I also began to prioritize rest, even when I felt guilty for not being as active as I used to be. I cut back on social obligations, limited my working hours, and focused more on activities that promoted my physical and mental health, like gentle exercise, meditation, and spending time with close family and friends.
Living with Churg-Strauss Syndrome requires constant balancing. Every day is a little different - some days are better, some are worse. I have to carefully balance my medication regimen, watching out for side effects while making sure that I'm not allowing the disease to flare.
Diet also plays a significant role in managing my symptoms. While there's no specific “CSS diet,” I've found that eating an anti-inflammatory diet - rich in vegetables, whole grains, lean proteins, and healthy fats - helps keep my energy levels more stable. I avoid processed foods and limit sugar, as I've noticed they tend to trigger inflammation for me.
Staying on top of doctor's appointments and regular testing is essential. I have a team of specialists, including my rheumatologist, pulmonologist, and sometimes a neurologist, depending on how my symptoms are evolving. Monitoring my eosinophil count, lung function, and any signs of vasculitis is crucial to catching flare-ups early and adjusting my treatment plan.
CSS affects not only my health but also my relationships.

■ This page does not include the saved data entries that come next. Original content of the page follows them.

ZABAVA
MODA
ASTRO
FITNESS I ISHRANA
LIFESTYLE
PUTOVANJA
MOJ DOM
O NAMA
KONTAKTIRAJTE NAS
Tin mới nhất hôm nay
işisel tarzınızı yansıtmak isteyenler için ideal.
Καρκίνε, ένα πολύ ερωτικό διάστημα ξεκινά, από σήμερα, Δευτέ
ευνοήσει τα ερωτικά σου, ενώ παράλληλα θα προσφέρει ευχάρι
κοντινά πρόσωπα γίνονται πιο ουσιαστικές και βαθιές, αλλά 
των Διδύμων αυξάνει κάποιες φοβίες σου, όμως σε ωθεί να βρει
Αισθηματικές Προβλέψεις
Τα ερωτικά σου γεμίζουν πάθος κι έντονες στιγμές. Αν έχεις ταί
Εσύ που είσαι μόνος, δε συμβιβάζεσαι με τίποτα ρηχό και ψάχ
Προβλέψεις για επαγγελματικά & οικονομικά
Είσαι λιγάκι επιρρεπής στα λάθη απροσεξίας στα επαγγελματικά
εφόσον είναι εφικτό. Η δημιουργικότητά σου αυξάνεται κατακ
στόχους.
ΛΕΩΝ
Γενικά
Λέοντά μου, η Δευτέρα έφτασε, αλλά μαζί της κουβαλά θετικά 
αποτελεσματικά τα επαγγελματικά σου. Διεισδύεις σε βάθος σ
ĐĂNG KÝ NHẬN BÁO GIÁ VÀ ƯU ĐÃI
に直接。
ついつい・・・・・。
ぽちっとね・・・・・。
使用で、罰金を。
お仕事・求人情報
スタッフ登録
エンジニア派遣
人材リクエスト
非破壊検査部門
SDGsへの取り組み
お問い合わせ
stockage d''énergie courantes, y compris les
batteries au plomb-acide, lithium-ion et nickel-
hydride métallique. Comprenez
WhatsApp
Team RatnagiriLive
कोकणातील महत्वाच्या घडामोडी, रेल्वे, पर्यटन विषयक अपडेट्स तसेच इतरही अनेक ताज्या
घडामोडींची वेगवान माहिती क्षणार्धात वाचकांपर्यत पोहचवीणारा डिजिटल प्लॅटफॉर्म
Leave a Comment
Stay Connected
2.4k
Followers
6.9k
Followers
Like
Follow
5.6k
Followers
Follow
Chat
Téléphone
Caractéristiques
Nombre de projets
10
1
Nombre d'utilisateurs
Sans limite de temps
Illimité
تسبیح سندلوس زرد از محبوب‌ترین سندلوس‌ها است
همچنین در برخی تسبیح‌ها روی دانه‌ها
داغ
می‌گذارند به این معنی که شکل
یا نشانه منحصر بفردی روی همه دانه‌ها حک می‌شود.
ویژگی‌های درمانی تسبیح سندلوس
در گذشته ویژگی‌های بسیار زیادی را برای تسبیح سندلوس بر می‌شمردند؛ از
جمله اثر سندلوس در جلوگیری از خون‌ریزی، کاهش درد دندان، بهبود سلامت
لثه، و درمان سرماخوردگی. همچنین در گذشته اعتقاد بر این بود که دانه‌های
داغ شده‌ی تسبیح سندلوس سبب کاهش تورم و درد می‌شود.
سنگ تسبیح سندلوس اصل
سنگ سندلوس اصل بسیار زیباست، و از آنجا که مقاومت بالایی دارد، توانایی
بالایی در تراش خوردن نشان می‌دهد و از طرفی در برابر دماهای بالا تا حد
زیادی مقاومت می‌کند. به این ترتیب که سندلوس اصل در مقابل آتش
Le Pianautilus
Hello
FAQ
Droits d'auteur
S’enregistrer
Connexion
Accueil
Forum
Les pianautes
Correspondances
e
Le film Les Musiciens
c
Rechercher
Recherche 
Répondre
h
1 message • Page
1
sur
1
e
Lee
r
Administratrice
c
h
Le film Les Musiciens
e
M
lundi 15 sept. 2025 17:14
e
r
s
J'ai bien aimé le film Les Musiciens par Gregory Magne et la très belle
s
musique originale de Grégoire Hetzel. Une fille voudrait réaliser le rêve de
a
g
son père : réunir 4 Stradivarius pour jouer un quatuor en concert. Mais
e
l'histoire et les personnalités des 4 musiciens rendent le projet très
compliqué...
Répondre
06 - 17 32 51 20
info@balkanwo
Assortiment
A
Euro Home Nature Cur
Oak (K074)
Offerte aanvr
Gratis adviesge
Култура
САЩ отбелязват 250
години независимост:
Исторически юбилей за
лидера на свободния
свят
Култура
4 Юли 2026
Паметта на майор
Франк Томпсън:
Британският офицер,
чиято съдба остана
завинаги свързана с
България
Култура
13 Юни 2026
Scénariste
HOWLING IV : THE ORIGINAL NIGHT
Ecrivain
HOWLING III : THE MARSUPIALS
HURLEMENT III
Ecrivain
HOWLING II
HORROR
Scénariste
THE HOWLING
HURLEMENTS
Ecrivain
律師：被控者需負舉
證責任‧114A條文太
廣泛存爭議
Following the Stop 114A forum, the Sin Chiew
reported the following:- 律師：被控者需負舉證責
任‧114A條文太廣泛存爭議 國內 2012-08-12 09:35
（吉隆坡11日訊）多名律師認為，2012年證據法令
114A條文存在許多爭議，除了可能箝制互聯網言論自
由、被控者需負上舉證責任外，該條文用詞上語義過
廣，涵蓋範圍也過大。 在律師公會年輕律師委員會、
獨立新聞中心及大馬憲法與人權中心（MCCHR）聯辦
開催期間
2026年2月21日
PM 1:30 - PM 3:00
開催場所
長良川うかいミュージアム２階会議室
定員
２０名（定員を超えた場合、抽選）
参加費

There are times when I feel guilty about needing extra help from my spouse or family, especially on days when the fatigue is so intense that I can barely get out of bed. I've had to become more open about asking for support and leaning on the people around me when I need it.
At the same time, I've found that maintaining relationships is a delicate balance. Some people are incredibly supportive, but others don't fully understand the unpredictability of chronic illness. Over time, I've learned to communicate more clearly about my boundaries and my needs, even if it's difficult to explain why I have to cancel plans or why I can't always be as present as I'd like to be.
Living with Churg-Strauss Syndrome is a journey of ups and downs, but I've learned to take things one day at a time. While there are no guarantees in terms of how the disease will progress, I know that advances in biologic therapies offer hope for better, more targeted treatments. Already, drugs like mepolizumab and benralizumab have shown promise in controlling eosinophilic inflammation, offering a glimpse of what the future may hold for people like me.
I don't know what tomorrow will bring, but I'm learning to be kinder to myself, to celebrate the small victories, and to keep moving forward.